MATERIAL FOR THIS EXERCISE
__________________________________________________

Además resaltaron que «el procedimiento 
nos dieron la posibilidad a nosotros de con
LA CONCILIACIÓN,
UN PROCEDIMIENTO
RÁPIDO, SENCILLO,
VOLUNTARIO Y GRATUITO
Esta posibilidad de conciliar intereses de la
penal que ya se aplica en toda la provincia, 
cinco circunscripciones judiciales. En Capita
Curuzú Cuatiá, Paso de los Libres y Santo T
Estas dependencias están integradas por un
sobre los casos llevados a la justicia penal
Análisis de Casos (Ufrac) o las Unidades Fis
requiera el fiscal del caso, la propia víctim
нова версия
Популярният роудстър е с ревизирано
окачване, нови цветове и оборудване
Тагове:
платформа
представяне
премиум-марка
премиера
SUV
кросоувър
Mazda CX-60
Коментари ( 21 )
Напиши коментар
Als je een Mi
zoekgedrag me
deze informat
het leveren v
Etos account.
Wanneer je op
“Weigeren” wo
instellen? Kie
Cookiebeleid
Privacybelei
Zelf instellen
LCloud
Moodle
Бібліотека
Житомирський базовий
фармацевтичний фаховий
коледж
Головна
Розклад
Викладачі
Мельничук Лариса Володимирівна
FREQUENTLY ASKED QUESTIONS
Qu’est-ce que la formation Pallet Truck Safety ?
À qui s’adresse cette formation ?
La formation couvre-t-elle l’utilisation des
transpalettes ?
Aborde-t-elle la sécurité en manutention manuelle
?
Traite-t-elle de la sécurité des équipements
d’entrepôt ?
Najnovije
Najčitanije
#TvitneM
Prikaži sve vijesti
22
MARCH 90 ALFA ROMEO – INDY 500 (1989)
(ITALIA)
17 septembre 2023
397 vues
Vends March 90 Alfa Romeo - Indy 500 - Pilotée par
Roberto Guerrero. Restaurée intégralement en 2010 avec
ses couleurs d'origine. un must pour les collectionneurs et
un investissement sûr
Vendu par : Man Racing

__________________________________________________

WHAT YOU ARE ASKED TO DO
Could you return every line from the entries above in which the string "penal" occurs?

SOLUTION FOR THIS EXERCISE
penal que ya se aplica en toda la provincia, 
sobre los casos llevados a la justicia penal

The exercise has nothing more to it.